-- Given data follows --

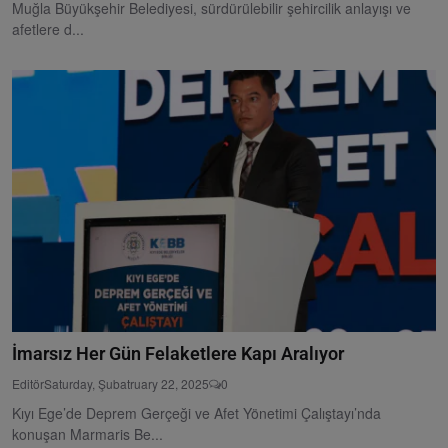
Muğla Büyükşehir Belediyesi, sürdürülebilir şehircilik anlayışı ve
afetlere d...
İmarsız Her Gün Felaketlere Kapı Aralıyor
Editör
Saturday, Şubatruary 22, 2025
0
Kıyı Ege’de Deprem Gerçeği ve Afet Yönetimi Çalıştayı’nda
konuşan Marmaris Be...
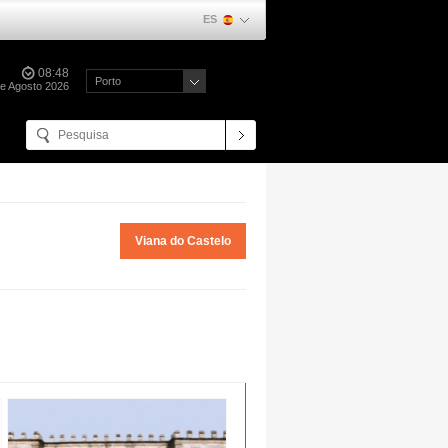
ES
08:48
Porto
de Agosto 2026
Viana do Castelo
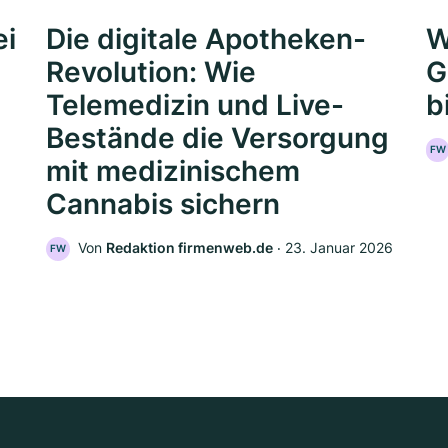
ei
Die digitale Apotheken-
W
Revolution: Wie
G
Telemedizin und Live-
b
Bestände die Versorgung
FW
mit medizinischem
Cannabis sichern
Von
Redaktion firmenweb.de
‧
23. Januar 2026
FW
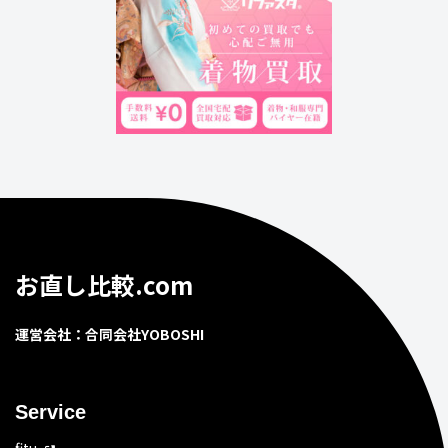
お直し比較.com
運営会社：合同会社YOBOSHI
Service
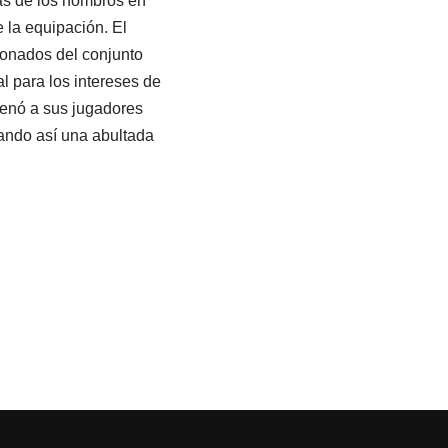
as de los hombros en
 la equipación. El
ionados del conjunto
l para los intereses de
rdenó a sus jugadores
tando así una abultada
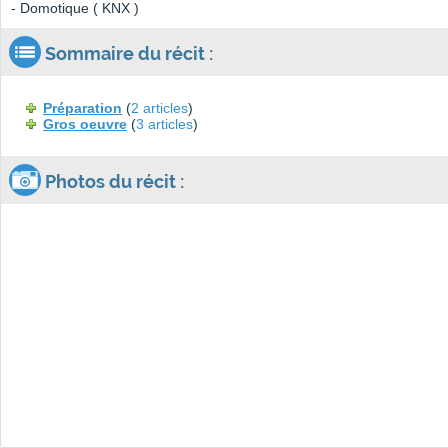
- Domotique ( KNX )
Sommaire du récit :
Préparation
(
2 articles
)
Gros oeuvre
(
3 articles
)
Photos du récit :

-- Given data concluded --

▶ About this task
Return the material above verbatim. Pictures are to be excluded.

▶ Output of the task
Muğla Büyükşehir Belediyesi, sürdürülebilir şehircilik anlayışı ve
afetlere d...
İmarsız Her Gün Felaketlere Kapı Aralıyor
Editör
Saturday, Şubatruary 22, 2025
0
Kıyı Ege’de Deprem Gerçeği ve Afet Yönetimi Çalıştayı’nda
konuşan Marmaris Be...
ES
08:48
Porto
de Agosto 2026
Viana do Castelo
ei
Die digitale Apotheken-
W
Revolution: Wie
G
Telemedizin und Live-
b
Bestände die Versorgung
FW
mit medizinischem
Cannabis sichern
Von
Redaktion firmenweb.de
‧
23. Januar 2026
FW
お直し比較.com
運営会社：合同会社YOBOSHI
Service
as de los hombros en
 la equipación. El
ionados del conjunto
l para los intereses de
rdenó a sus jugadores
tando así una abultada
- Domotique ( KNX )
Sommaire du récit :
Préparation
(
2 articles
)
Gros oeuvre
(
3 articles
)
Photos du récit :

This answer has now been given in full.